MATERIAL SHOWN Block Start
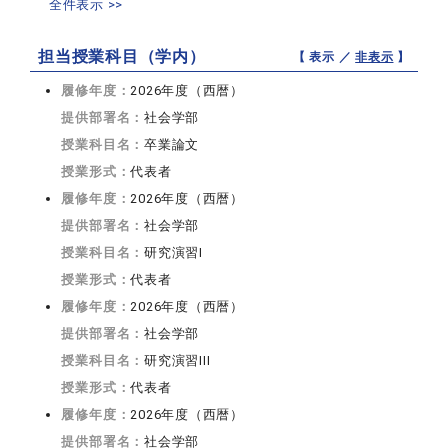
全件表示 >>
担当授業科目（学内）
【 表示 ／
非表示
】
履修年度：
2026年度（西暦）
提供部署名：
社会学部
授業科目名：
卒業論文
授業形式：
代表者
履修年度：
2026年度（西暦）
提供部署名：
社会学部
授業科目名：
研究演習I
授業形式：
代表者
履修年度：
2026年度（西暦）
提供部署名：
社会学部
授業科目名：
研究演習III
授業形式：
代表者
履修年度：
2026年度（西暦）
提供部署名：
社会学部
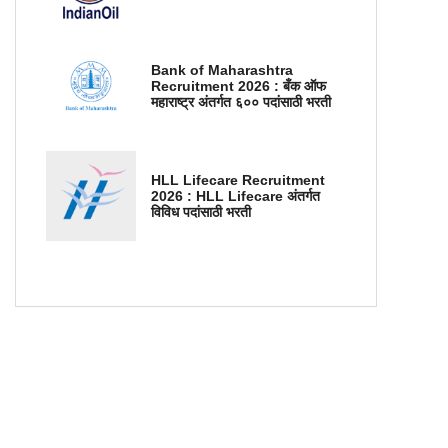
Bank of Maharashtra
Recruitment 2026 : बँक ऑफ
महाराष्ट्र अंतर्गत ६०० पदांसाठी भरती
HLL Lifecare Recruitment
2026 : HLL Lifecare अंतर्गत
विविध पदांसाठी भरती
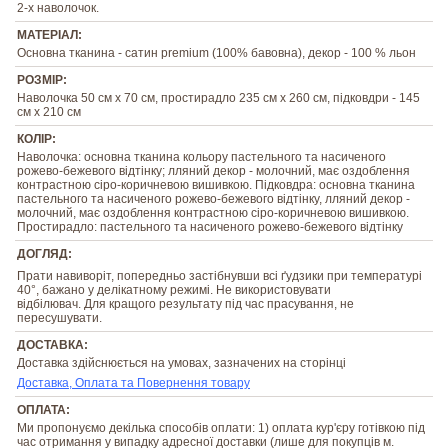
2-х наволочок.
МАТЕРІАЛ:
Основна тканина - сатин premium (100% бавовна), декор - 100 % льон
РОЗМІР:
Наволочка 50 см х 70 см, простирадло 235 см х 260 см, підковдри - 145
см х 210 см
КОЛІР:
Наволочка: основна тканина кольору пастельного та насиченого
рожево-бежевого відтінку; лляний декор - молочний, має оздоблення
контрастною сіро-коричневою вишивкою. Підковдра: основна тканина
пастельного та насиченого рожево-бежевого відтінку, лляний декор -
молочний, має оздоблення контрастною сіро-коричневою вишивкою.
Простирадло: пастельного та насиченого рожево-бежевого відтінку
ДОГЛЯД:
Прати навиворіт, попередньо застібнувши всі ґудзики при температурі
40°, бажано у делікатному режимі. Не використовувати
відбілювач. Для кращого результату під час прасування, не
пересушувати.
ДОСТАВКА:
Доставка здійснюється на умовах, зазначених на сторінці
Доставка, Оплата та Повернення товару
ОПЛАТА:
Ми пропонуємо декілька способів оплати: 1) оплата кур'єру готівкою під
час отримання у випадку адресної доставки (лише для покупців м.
MATERIAL SHOWN Block End
* _PROMPT_
Only the text of the records is to be reproduced exactly; skip the pictures.

* _RESPONSE BOX_
全件表示 >>
担当授業科目（学内）
【 表示 ／
非表示
】
履修年度：
2026年度（西暦）
提供部署名：
社会学部
授業科目名：
卒業論文
授業形式：
代表者
履修年度：
2026年度（西暦）
提供部署名：
社会学部
授業科目名：
研究演習I
授業形式：
代表者
履修年度：
2026年度（西暦）
提供部署名：
社会学部
授業科目名：
研究演習III
授業形式：
代表者
履修年度：
2026年度（西暦）
提供部署名：
社会学部
Bank of Maharashtra
Recruitment 2026 : बँक ऑफ
महाराष्ट्र अंतर्गत ६०० पदांसाठी भरती
HLL Lifecare Recruitment
2026 : HLL Lifecare अंतर्गत
विविध पदांसाठी भरती
2-х наволочок.
МАТЕРІАЛ:
Основна тканина - сатин premium (100% бавовна), декор - 100 % льон
РОЗМІР:
Наволочка 50 см х 70 см, простирадло 235 см х 260 см, підковдри - 145
см х 210 см
КОЛІР:
Наволочка: основна тканина кольору пастельного та насиченого
рожево-бежевого відтінку; лляний декор - молочний, має оздоблення
контрастною сіро-коричневою вишивкою. Підковдра: основна тканина
пастельного та насиченого рожево-бежевого відтінку, лляний декор -
молочний, має оздоблення контрастною сіро-коричневою вишивкою.
Простирадло: пастельного та насиченого рожево-бежевого відтінку
ДОГЛЯД:
Прати навиворіт, попередньо застібнувши всі ґудзики при температурі
40°, бажано у делікатному режимі. Не використовувати
відбілювач. Для кращого результату під час прасування, не
пересушувати.
ДОСТАВКА:
Доставка здійснюється на умовах, зазначених на сторінці
Доставка, Оплата та Повернення товару
ОПЛАТА:
Ми пропонуємо декілька способів оплати: 1) оплата кур'єру готівкою під
час отримання у випадку адресної доставки (лише для покупців м.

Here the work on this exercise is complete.